### [RECORDS SUPPLIED]
....................
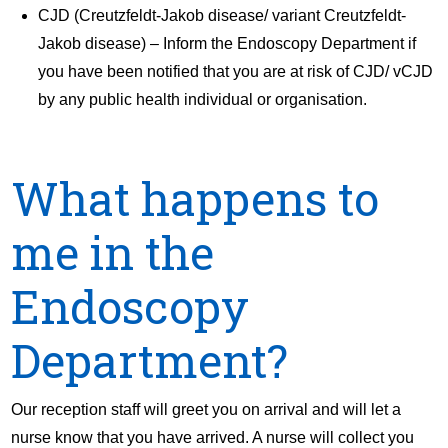
CJD (Creutzfeldt-Jakob disease/ variant Creutzfeldt-
Jakob disease) – Inform the Endoscopy Department if
you have been notified that you are at risk of CJD/ vCJD
by any public health individual or organisation.
What happens to
me in the
Endoscopy
Department?
Our reception staff will greet you on arrival and will let a
nurse know that you have arrived. A nurse will collect you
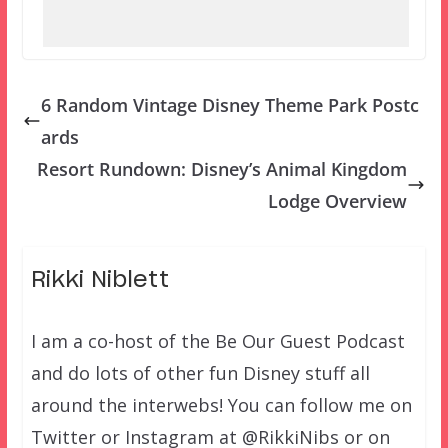
6 Random Vintage Disney Theme Park Postc
ards
Resort Rundown: Disney’s Animal Kingdom
Lodge Overview
Rikki Niblett
I am a co-host of the Be Our Guest Podcast
and do lots of other fun Disney stuff all
around the interwebs! You can follow me on
Twitter or Instagram at @RikkiNibs or on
....................
### [TRY IT]
Give again, exactly and with nothing added, the lines running from the one that contains "and do lots of other fun Disney stuff all" to the last line of the material.

### [SOLUTION FOR THIS PROBLEM]
and do lots of other fun Disney stuff all
around the interwebs! You can follow me on
Twitter or Instagram at @RikkiNibs or on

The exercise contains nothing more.